Едзи он встречает накануне Дня влюбленных. Тот ненавязчиво пытается отвязаться от компании школьниц, что опять оккупировали кондитерскую, и в Кене находит свое спасение. Он увязывается следом, деловито попыхивает сигаретой и молчит до самого подъезда, где его останавливает уже Кен. Просто смотрит на него исподлобья, но даже не успевает начать свою изобличительную речь, как Кудо вызверяется следом.
– Скажи своему незадачливому соулмейту, чтобы он не лез не в свое дело, – Едзи просил об этом уже не раз – его самого, Наги, Оми, всех, кто пытался высказаться. И Кен бы выполнил его просьбу, если бы не одно простое «но».

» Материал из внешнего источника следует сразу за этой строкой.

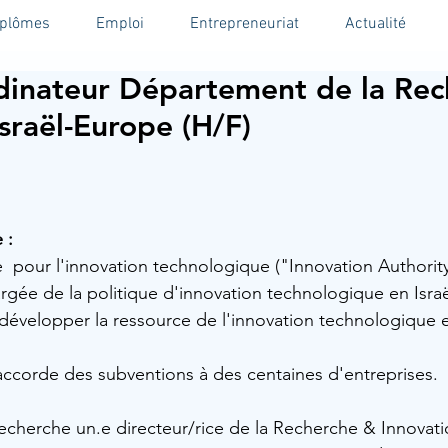
iplômes
Emploi
Entrepreneuriat
Actualité
dinateur Département de la Rec
Israël-Europe (H/F)
 :
e  pour l'innovation technologique ("Innovation Authority
rgée de la politique d'innovation technologique en Israë
 développer la ressource de l'innovation technologique en
ccorde des subventions à des centaines d'entreprises.
recherche un.e directeur/rice de la Recherche & Innovatio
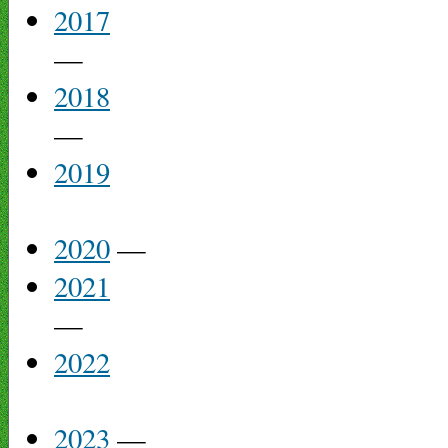
2017
—
2018
—
2019
2020
—
2021
—
2022
2023
—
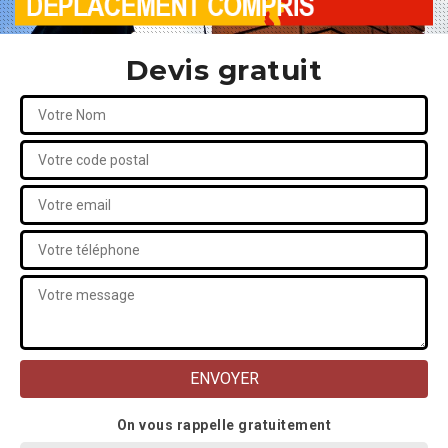
Devis gratuit
On vous rappelle gratuitement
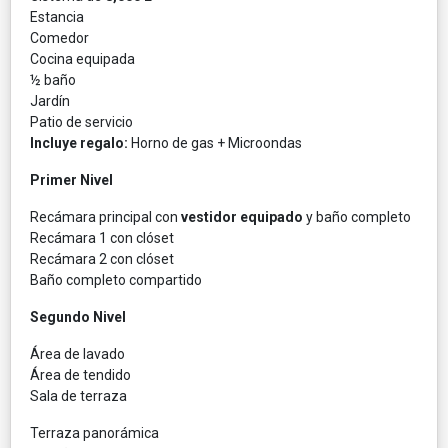
Estancia
Comedor
Cocina equipada
½ baño
Jardín
Patio de servicio
Incluye regalo:
Horno de gas + Microondas
Primer Nivel
Recámara principal con
vestidor equipado
y baño completo
Recámara 1 con clóset
Recámara 2 con clóset
Baño completo compartido
Segundo Nivel
Área de lavado
Área de tendido
Sala de terraza
Terraza panorámica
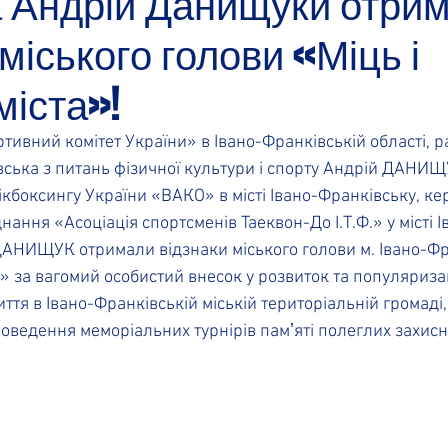
а Андрій Данищуки отри
міського голови «Міць і
міста»!
ивний комітет України» в Івано-Франківській області, р
вська з питань фізичної культури і спорту Андрій ДАНИЩ
кбоксингу України «ВАКО» в місті Івано-Франківську, ке
нання «Асоціація спортсменів Таеквон-До І.Т.Ф.» у місті І
ДАНИЩУК отримали відзнаки міського голови м. Івано-Фр
та» за вагомий особистий внесок у розвиток та популяриза
ття в Івано-Франківській міській територіальній громаді,
оведення меморіальних турнірів памʼяті полеглих захисн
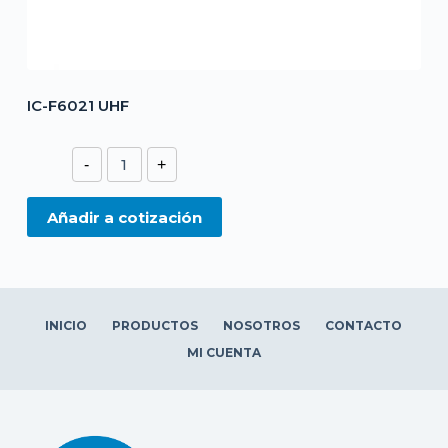
IC-F6021 UHF
IC-
-
+
F6021
UHF
Añadir a cotización
cantidad
INICIO
PRODUCTOS
NOSOTROS
CONTACTO
MI CUENTA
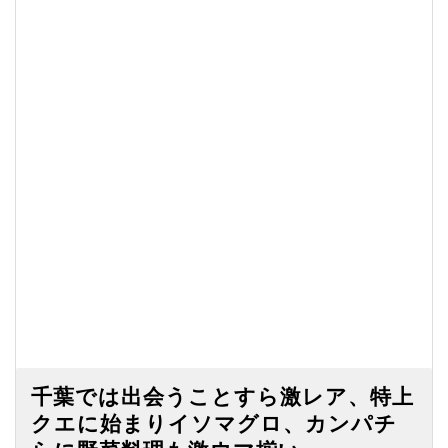
千葉では出会うことすら激レア、特上
クエに始まりイソマグロ、カンパチ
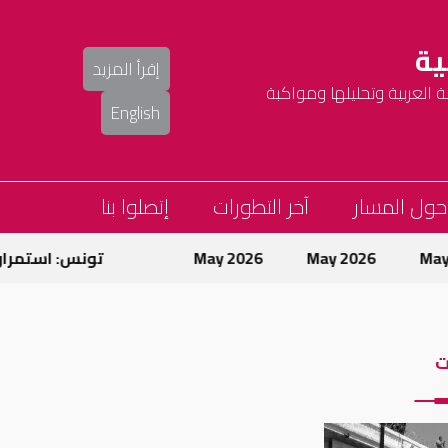
ية
إقرأ المزيد
العربية وتحليلها ومواكبة
English
حول المسار
آخر التطورات
إتصلوا بنا
May 2026
May 2026
تونس: استمرار حملة
ت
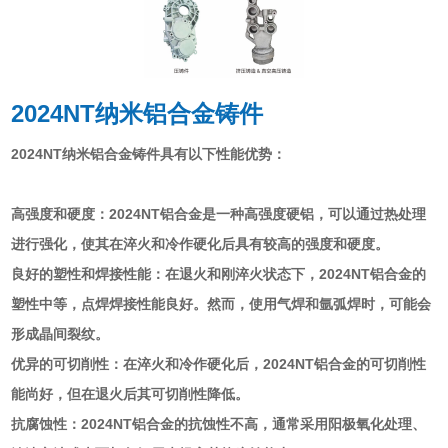
2024NT纳米铝合金铸件
2024NT纳米铝合金铸件具有以下性能优势：
‌高强度和硬度‌：2024NT铝合金是一种高强度硬铝，可以通过热处理
进行强化，使其在淬火和冷作硬化后具有较高的强度和硬度‌。
‌良好的塑性和焊接性能‌：在退火和刚淬火状态下，2024NT铝合金的
塑性中等，点焊焊接性能良好。然而，使用气焊和氩弧焊时，可能会
形成晶间裂纹‌。
‌优异的可切削性‌：在淬火和冷作硬化后，2024NT铝合金的可切削性
能尚好，但在退火后其可切削性降低‌。
‌抗腐蚀性‌：2024NT铝合金的抗蚀性不高，通常采用阳极氧化处理、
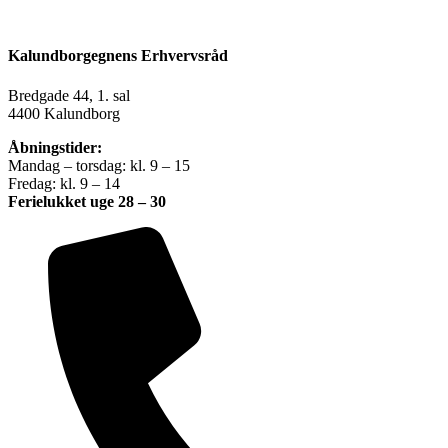
Kalundborgegnens Erhvervsråd
Bredgade 44, 1. sal
4400 Kalundborg
Åbningstider:
Mandag – torsdag: kl. 9 – 15
Fredag: kl. 9 – 14
Ferielukket uge 28 – 30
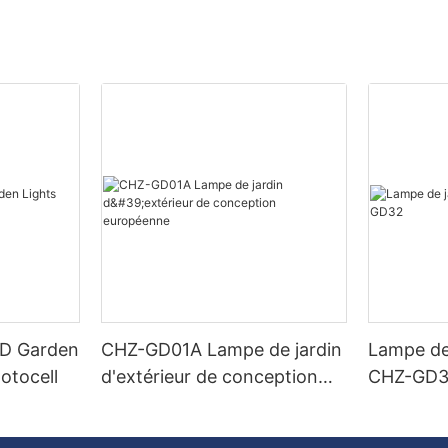
ED Garden
CHZ-GD01A Lampe de jardin
Lampe de
otocell
d'extérieur de conception
CHZ-GD
européenne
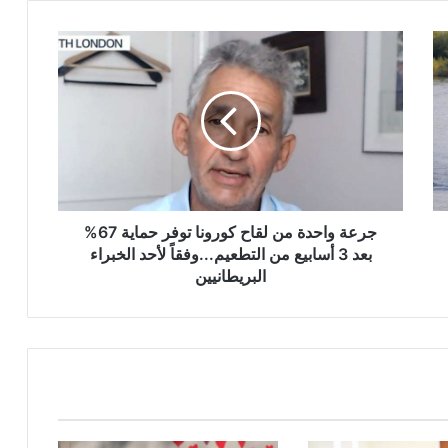
جرعة
واحدة
من
لقاح
كورونا
توفر
حماية
67%
بعد
3
جرعة واحدة من لقاح كورونا توفر حماية 67%
أسابيع
بعد 3 أسابيع من التطعيم...وفقاً لأحد الخبراء
من
البريطانيين
التطعيم...وفقاً
لأحد
الخبراء
البريطانيين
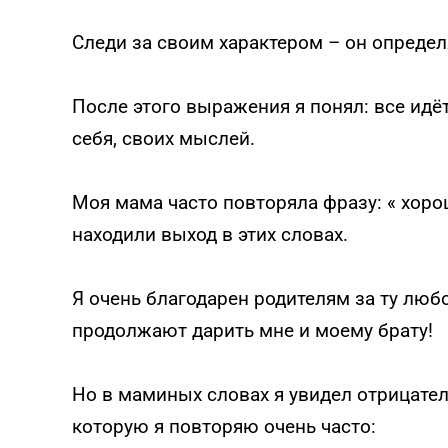
Следи за своим характером – он определ
После этого выражения я понял: все идёт
себя, своих мыслей.
Моя мама часто повторяла фразу: « хорош
находили выход в этих словах.
Я очень благодарен родителям за ту любо
продолжают дарить мне и моему брату!
Но в маминых словах я увидел отрицател
которую я повторяю очень часто:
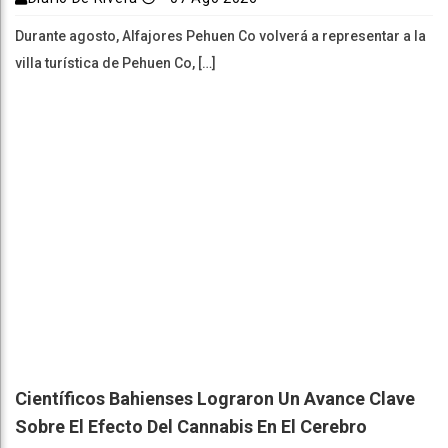
Durante agosto, Alfajores Pehuen Co volverá a representar a la
villa turística de Pehuen Co, […]
Científicos Bahienses Lograron Un Avance Clave
Sobre El Efecto Del Cannabis En El Cerebro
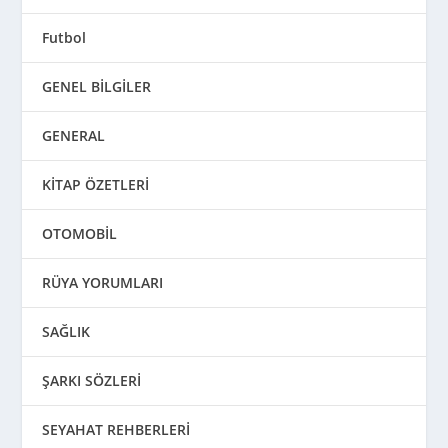
Futbol
GENEL BİLGİLER
GENERAL
KİTAP ÖZETLERİ
OTOMOBİL
RÜYA YORUMLARI
SAĞLIK
ŞARKI SÖZLERİ
SEYAHAT REHBERLERİ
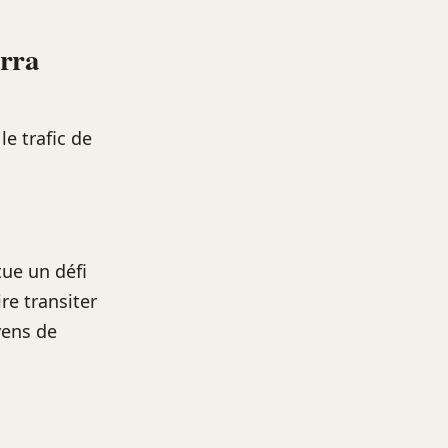
erra
le trafic de
tue un défi
re transiter
yens de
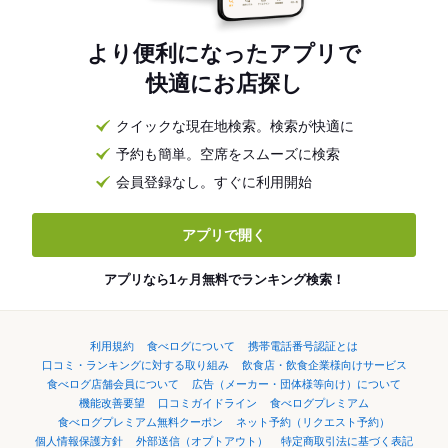
より便利になったアプリで
快適にお店探し
クイックな現在地検索。検索が快適に
予約も簡単。空席をスムーズに検索
会員登録なし。すぐに利用開始
アプリで開く
アプリなら1ヶ月無料でランキング検索！
利用規約
食べログについて
携帯電話番号認証とは
口コミ・ランキングに対する取り組み
飲食店・飲食企業様向けサービス
食べログ店舗会員について
広告（メーカー・団体様等向け）について
機能改善要望
口コミガイドライン
食べログプレミアム
食べログプレミアム無料クーポン
ネット予約（リクエスト予約）
個人情報保護方針
外部送信（オプトアウト）
特定商取引法に基づく表記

– Мой соулмейт не лез бы к тебе с советами, если бы ты сам сделал хоть что-то в этой ситуации. Я тебе уже говорил об этом,– Кену все еще есть, чем парировать, и он не случайно выделяет слово «мой» – если Шульдих однажды будет принадлежать ему, он не позволит, чтобы между ними встал кто-то третий. Четвертый или пятый – как в оргиях Кудо.
– И вы решили, что это выход? – Едзи продолжает косить под дурачка и неимоверно злить Кена.
– Это ты решил, что сбежать от своего соулмейта, сделать вид, что ничего не происходит, закрыть на все это глаза – лучший выход. Ты просто трус! – рычит Кен. Но это будет последний раз, когда они поднимают эту тему – у него больше нет сил сражаться за чужое счастье, когда они сами этого «счастья» не хотят. Когда он свое-то все еще не может вытащить из глубокой ямы, наполненной отборной грязью.
– Зато ты у нас смельчак, – Едзи усмехается, но его гнев все еще хорошо виден в морщинках у глаз и на затвердевших скулах.
– Мне хватило смелости на шанс для нас обоих, – четко проговаривает Кен. Не без гордости и с той монолитной убежденностью в собственных словах. – И я не позволю ни ему, ни себе его упустить. Потому что мне надоело быть трусом, неудачником, жертвой – называй, как хочешь. Я просто хочу попытаться. Я хочу, чтобы он стал моим соулмейтом.
Он знает, что это – бравада, но за красивыми словами скрываются его подлинные чувства, и он наконец готов показать их не только Кудо, но и Шульдиху. Готов заявить о них, может, и не словами – у него снова горят щеки – но дать понять, к чему он готов любыми способами. И он желает этой решимости для Едзи – тот однажды уже сделал шаг навстречу Фарфарелло, поддавшись, но пора двигаться дальше. И Кен полон этой решимости вплоть до Дня влюбленных, пока в кондитерской не натыкается на школьницу с той же решимостью.
Он проталкивается сквозь толпу, спасая пакет с шоколадными эклерами над головой, но все тщетно, когда его догоняют у поворота к дому. Решимость это или просто наглость, Кен не собирается определять – его звонко чмокают в губы сразу после того, как горячо и второпях признались в любви. Не дав сказать ни слова. Бойкая девушка улыбается, уверенная в победе, но одного взгляда на руку с неисчезнувшими метками хватает, чтобы понять, что она ошиблась. Кен искренне ей сочувствует, но жестко пересекает любые попытки получить новую надежду – на отношения, пусть и не с соулмейтом. Ведь он со своим соулмейтом уже знаком и сейчас может испытывать только досаду – не такого «подарка» он ему желал в этот праздник.